▶ [Task to complete]:
Reproduce only the lines below from the line containing "Waiver Requirement" to the line containing "In multi-agent architectures, one", exactly as written, with both end lines kept. Omit the pictures.

▶ [Extracted data]:
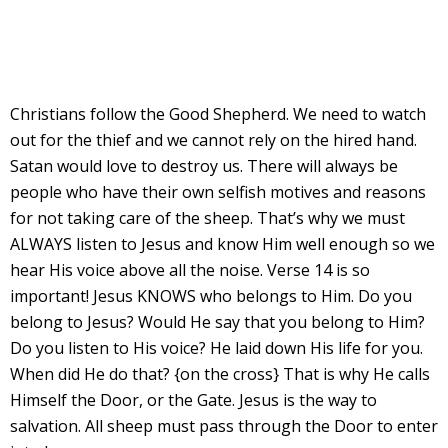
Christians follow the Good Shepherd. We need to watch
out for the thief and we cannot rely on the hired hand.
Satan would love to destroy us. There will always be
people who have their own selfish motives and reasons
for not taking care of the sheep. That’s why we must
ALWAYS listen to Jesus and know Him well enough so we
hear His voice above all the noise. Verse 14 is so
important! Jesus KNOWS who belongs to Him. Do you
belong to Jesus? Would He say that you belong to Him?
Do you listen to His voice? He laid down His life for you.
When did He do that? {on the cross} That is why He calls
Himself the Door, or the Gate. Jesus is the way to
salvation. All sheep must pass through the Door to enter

--

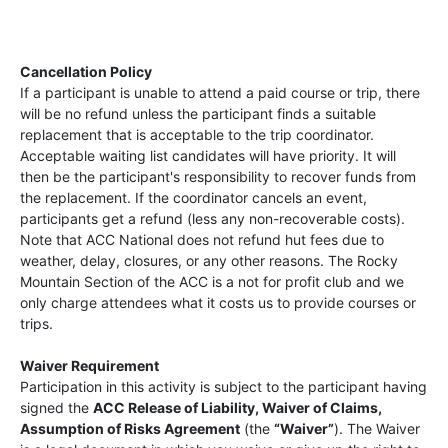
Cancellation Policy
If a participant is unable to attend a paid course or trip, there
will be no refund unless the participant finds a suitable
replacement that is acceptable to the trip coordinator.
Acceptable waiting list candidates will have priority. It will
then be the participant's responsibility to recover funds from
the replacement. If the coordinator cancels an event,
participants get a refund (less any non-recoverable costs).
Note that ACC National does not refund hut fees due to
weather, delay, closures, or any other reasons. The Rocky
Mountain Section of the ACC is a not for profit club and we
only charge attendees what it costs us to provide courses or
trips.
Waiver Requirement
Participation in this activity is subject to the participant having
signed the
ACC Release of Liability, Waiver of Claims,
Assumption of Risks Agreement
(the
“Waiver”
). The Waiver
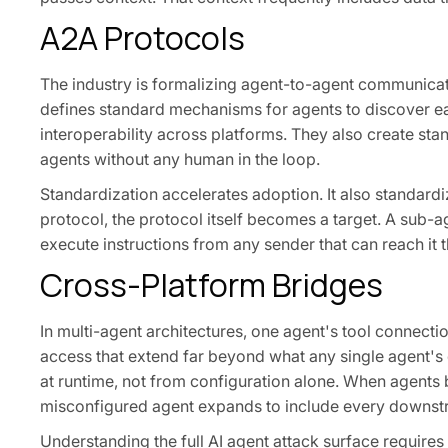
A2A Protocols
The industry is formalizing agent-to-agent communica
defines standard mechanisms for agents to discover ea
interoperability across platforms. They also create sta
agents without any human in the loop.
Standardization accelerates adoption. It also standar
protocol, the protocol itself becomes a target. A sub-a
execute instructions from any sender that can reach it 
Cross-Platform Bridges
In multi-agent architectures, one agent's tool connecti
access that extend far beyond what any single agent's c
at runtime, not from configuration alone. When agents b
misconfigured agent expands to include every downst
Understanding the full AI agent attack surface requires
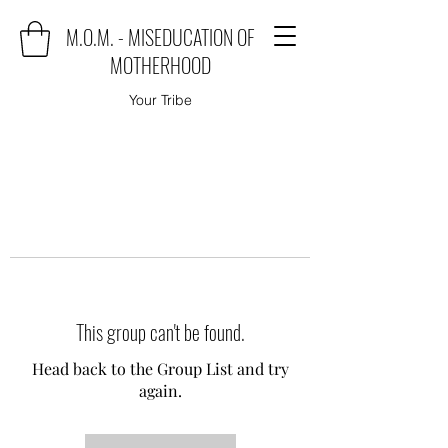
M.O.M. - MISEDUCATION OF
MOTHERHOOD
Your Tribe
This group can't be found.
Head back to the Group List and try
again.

==

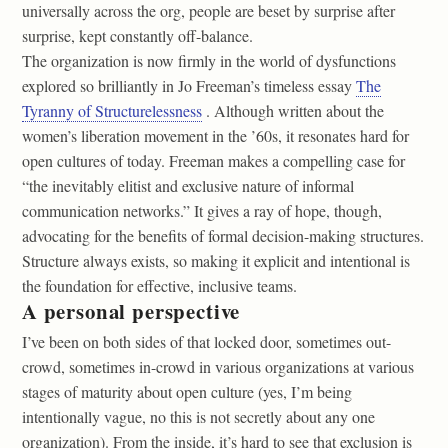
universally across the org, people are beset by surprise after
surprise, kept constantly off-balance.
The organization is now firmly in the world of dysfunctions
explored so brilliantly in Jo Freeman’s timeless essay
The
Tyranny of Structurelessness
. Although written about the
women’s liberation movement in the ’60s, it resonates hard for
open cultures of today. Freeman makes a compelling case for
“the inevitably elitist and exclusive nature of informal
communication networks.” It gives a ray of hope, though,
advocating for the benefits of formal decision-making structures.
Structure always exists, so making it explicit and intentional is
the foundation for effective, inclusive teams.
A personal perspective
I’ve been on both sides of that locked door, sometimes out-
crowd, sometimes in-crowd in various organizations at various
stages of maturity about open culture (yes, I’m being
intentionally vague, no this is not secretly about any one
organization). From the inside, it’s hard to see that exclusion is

▶ [Reply]:
Waiver Requirement
Participation in this activity is subject to the participant having
signed the
ACC Release of Liability, Waiver of Claims,
Assumption of Risks Agreement
(the
“Waiver”
). The Waiver
A2A Protocols
The industry is formalizing agent-to-agent communica
defines standard mechanisms for agents to discover ea
interoperability across platforms. They also create sta
agents without any human in the loop.
Standardization accelerates adoption. It also standar
protocol, the protocol itself becomes a target. A sub-a
execute instructions from any sender that can reach it 
Cross-Platform Bridges
In multi-agent architectures, one agent's tool connecti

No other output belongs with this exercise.